INPUT FOR THIS TASK

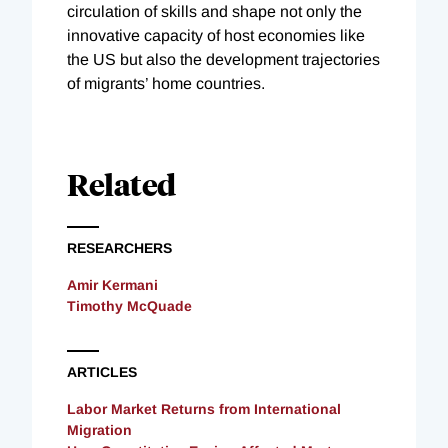
circulation of skills and shape not only the
innovative capacity of host economies like
the US but also the development trajectories
of migrants’ home countries.
Related
RESEARCHERS
Amir Kermani
Timothy McQuade
ARTICLES
Labor Market Returns from International
Migration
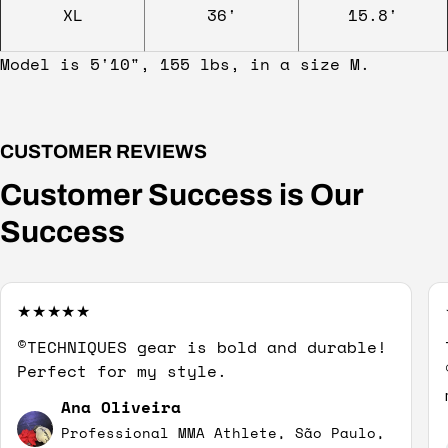
XL
36'
15.8'
Model is 5'10", 155 lbs, in a size M.
CUSTOMER REVIEWS
Customer Success is Our
Success
©TECHNIQUES gear is bold and durable!
Perfect for my style.
Ana Oliveira
Professional MMA Athlete, São Paulo,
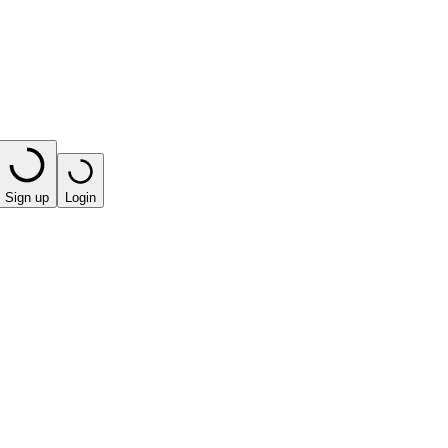
Sign up
Login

HOW TO COMPLETE THIS TASK
Omitting all pictures, retype exactly the lines from the line containing "Ana Oliveira" down to the last line above, both ends included.

TASK ANSWER
Ana Oliveira
Professional MMA Athlete, São Paulo,
Sign up
Login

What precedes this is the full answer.